Cryptographic hash functions are complex mathematical calculations. Therefore understanding them requires a considerable amount of time and patience. However, they all have things in common: an input, a cryptographic algorithm, and an output.

Recently, I had a chance to study some popular cryptographic hash functions, such as MD5 and SHA-1, and tried to understand how they really work. Wikipedia pages I linked include a considerable amount of information already, and more can be found online, but what I want to do was understand similarities between them and write my own primitive hashing function in Go.

Splitting an input into chunks, dividing chunks into fixed-sized bit blocks, adding bits, padding messages with 0 bit, shifting bits, running xor on bits, and so on are some common methods that can you come across in many hashing algorithms. I will not use all these practices in my “primitive” implementation, but I will cover enough to make a reader get started.

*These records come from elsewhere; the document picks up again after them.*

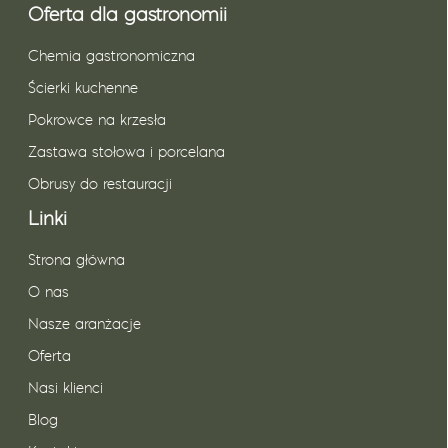
Oferta dla gastronomii
Chemia gastronomiczna
Ścierki kuchenne
Pokrowce na krzesła
Zastawa stołowa i porcelana
Obrusy do restauracji
Linki
Strona główna
O nas
Nasze aranżacje
Oferta
Nasi klienci
Blog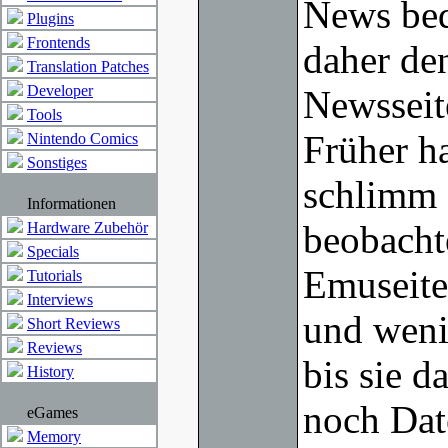
News bed
Plugins
Frontends
daher de
Translation Patches
Developer
Newsseit
Tools
Früher ha
Nintendo Comics
Sonstiges
schlimm 
Informationen
beobacht
Hardware Zubehör
Specials
Emuseite
Tutorials
Interviews
und weni
Short Reviews
Reviews
bis sie d
History
noch Dat
eGames
Memory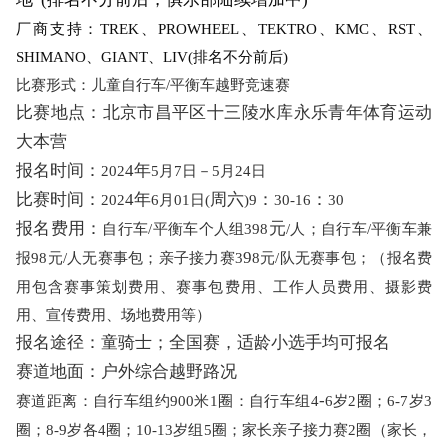
厂商支持：
TREK、PROWHEEL、TEKTRO、KMC、RST、
SHIMANO、GIANT、LIV(排名不分前后)
比赛形式：儿童自行车
/平衡车越野竞速赛
比赛地点：北京市昌平区十三陵水库永乐青年体育运动
大本营
报名时间：
4年
202
5
月
7日－
5
月
24日
比赛时间：
4年
周六
：
：
202
6
月
01日
(
)9
30-16
30
报名费用：
元
自行车
/平衡车个人组
398
/
人；自行车
/平衡车兼
9
报9
8
元
/人无赛事包；亲子接力赛
3
8
元
/队无赛事包；（报名费
用包含赛事策划费用、赛事包费用、工作人员费用、摄影费
用、宣传费用、场地费用等）
报名途径：童骑士；全国赛，适龄小选手均可报名
赛道地面：户外综合越野路况
-
赛道距离：自行车组约
9
00
米
1圈：自行车组
4
6
岁
2圈；6-
7
岁
3
圈；
8-9
岁各
4圈；
10-13
岁组
5圈；家长亲子接力赛2圈（家长，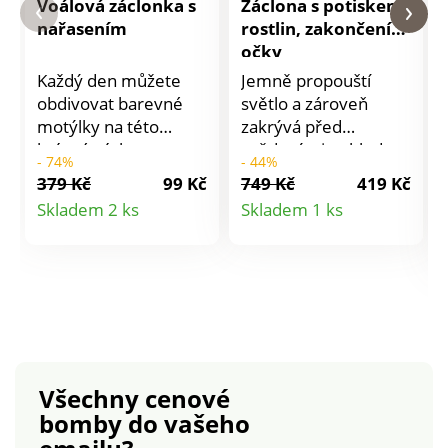
Voálová záclonka s
Záclona s potiskem
nařasením
rostlin, zakončení
očky
Každý den můžete
Jemně propouští
obdivovat barevné
světlo a zároveň
motýlky na této
zakrývá před
krásné záclonce.
zvědavými pohledy
- 74%
- 44%
Snadná instalace. Se
zvenčí, záclona s
379 Kč
99 Kč
749 Kč
419 Kč
středovou saténovou
potiskem rostlin je
Detail
Detail
Skladem 2 ks
Skladem 1 ks
stuhou pro
naprosto
produktu
produktu
zakulacený efekt. S
neodolatelná.
tunýlkem pro
Připraveno k
protažení garnýžové
pověšení. Zakončení
tyče. Prodáváno po
8 kovovými kroužky.
kusech. Standard 100
Na bocích a dole
podle Oeko-Tex. Tato
zakončení lemem.
známka označuje
Prodáváno jednotlivě.
Všechny cenové
textilní výrobky, které
Pro ochranu životního
bomby
do vašeho
byly podrobeny
prostředí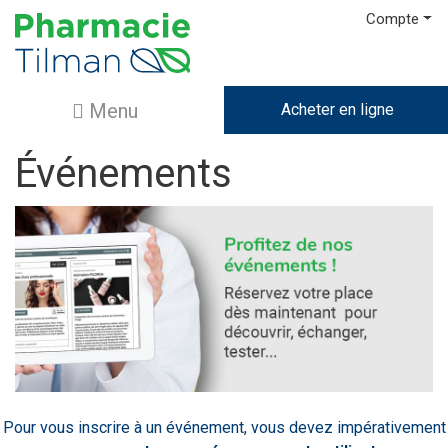
Compte
Menu
Acheter en ligne
Événements
Pour vous inscrire à un événement, vous devez impérativement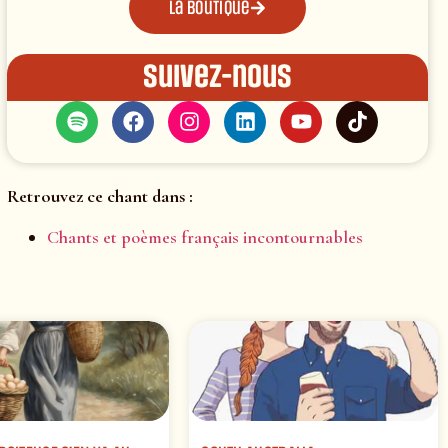
La boutique
Suivez-nous
Retrouvez ce chant dans :
Chants et poèmes français incontournables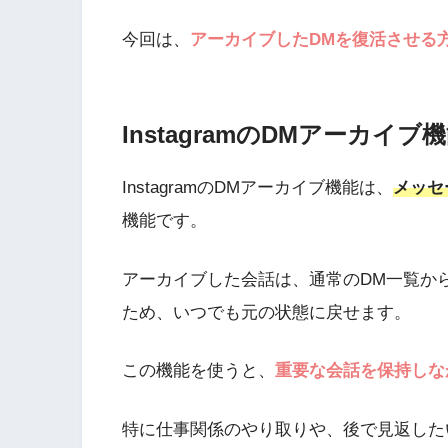
今回は、
アーカイブしたDMを復活させる
InstagramのDMアーカイ
InstagramのDMアーカイブ機能は、
メッセ
機能です。
アーカイブした会話は、通常のDM一覧か
ため、いつでも元の状態に戻せます。
この機能を使うと、
重要な会話を保持しな
特に仕事関係のやり取りや、後で見返した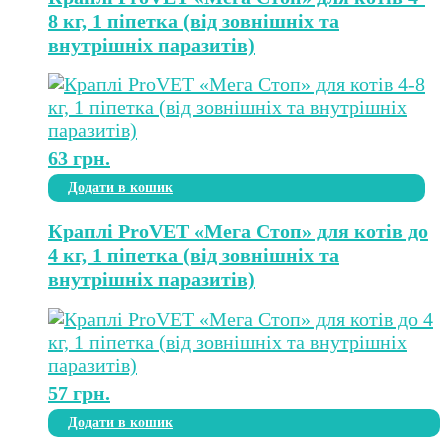
8 кг, 1 піпетка (від зовнішніх та
внутрішніх паразитів)
63
грн.
Додати в кошик
Краплі ProVET «Мега Стоп» для котів до
4 кг, 1 піпетка (від зовнішніх та
внутрішніх паразитів)
57
грн.
Додати в кошик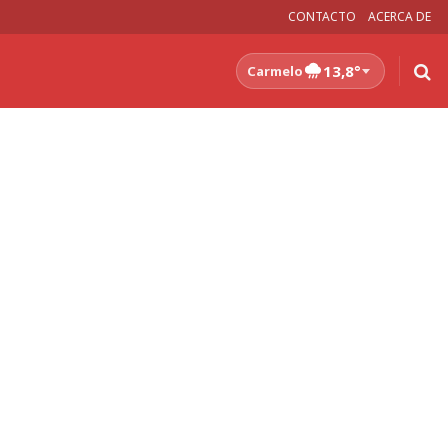
CONTACTO
ACERCA DE
13,8°
Carmelo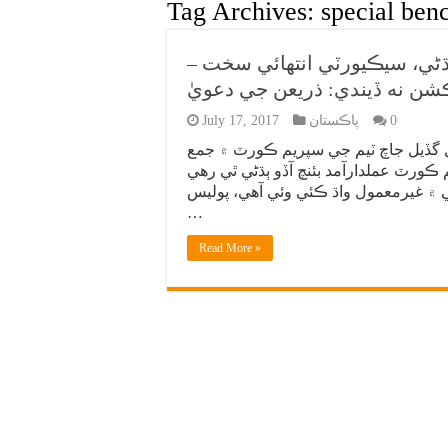
Tag Archives:
special ben
ڻي، سيڪيورٽي انتهائي سخت –
ڪشن نه ڏيندي: ذريعن جي دعويٰ
0
پاڪستان
July 17, 2017
 گڏيل جاچ ٽيم جي سپريم ڪورٽ ۾ جمع
پريم ڪورٽ عملدارآمد بئنچ آڏو ٻڌڻي ٿي رهي
۾ غيرمعمول واڌ ڪئي وئي آهي، پوليس
…
Read More »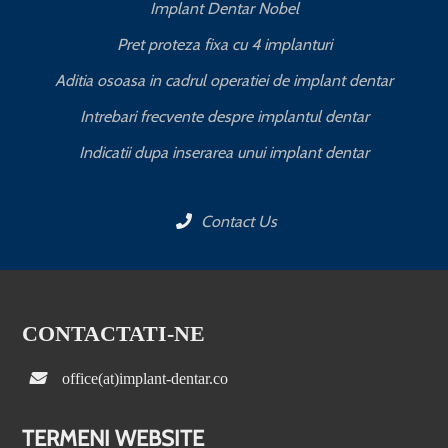
Implant Dentar Nobel
Pret proteza fixa cu 4 implanturi
Aditia osoasa in cadrul operatiei de implant dentar
Intrebari frecvente despre implantul dentar
Indicatii dupa inserarea unui implant dentar
Contact Us
CONTACTATI-NE
office(at)implant-dentar.co
TERMENI WEBSITE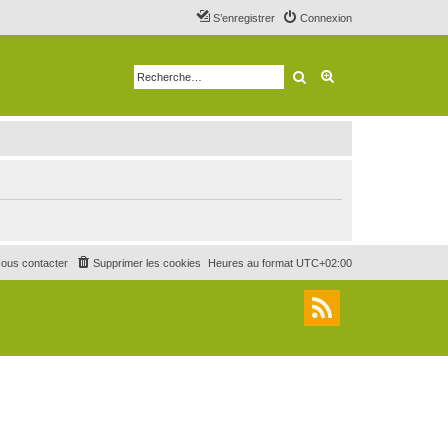
S’enregistrer
Connexion
Rechercher
Recherche avancé
ous contacter
Supprimer les cookies
Heures au format
UTC+02:00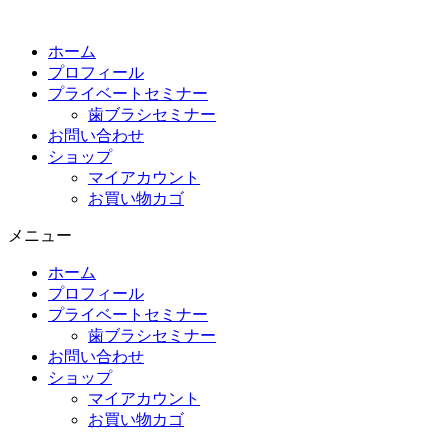
コ
ン
ホーム
テ
プロフィール
ン
プライベートセミナー
ツ
歯ブラシセミナー
に
お問い合わせ
ス
ショップ
キ
マイアカウント
ッ
お買い物カゴ
プ
メニュー
ホーム
プロフィール
プライベートセミナー
歯ブラシセミナー
お問い合わせ
ショップ
マイアカウント
お買い物カゴ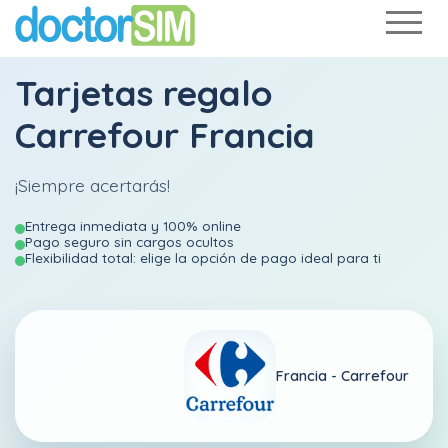
Tarjetas regalo
Carrefour Francia
¡Siempre acertarás!
Entrega inmediata y 100% online
Pago seguro sin cargos ocultos
Flexibilidad total: elige la opción de pago ideal para ti
Francia -
Carrefour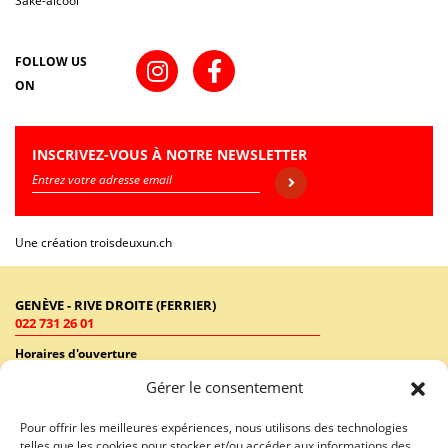
Sake-alcool
FOLLOW US
ON
INSCRIVEZ-VOUS À NOTRE NEWSLETTER
Une création
troisdeuxun.ch
GENÈVE - RIVE DROITE (FERRIER)
022 731 26 01
Horaires d'ouverture
Lundi - Vendredi: 9:00-18:30 / Samedi: 9:00-17:00
Gérer le consentement
GENÈVE - RIVE GAUCHE (RHÔNE)
Pour offrir les meilleures expériences, nous utilisons des technologies
022 731 26 46
telles que les cookies pour stocker et/ou accéder aux informations des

First, let’s start by remembering the requirements for any hashing algorithm:

- Infeasible to produce a given digest (you can’t guess possible plaintext messages)
- Impossible to extract original message (hashing must be one-way)
- Slight changes in the original message should produce drastic changes in the digest
- Resulting digest is fixed-width (length)
- Should be fast, but also not too fast!

Besides these strict requirements, we also want as few hash collision as
possible. The thing is, collisions can’t be avoided in hashing, because it’s a byproduct of *fixed width digests*. They
can only be made rare. To make them rarer, we can simply use big block sizes, and as a result, we end up with
big checksums. I won’t be concerned too much about collisions or security here, as what I’m trying to write is just a
primitive hashing function for educational purposes, and not something production-ready.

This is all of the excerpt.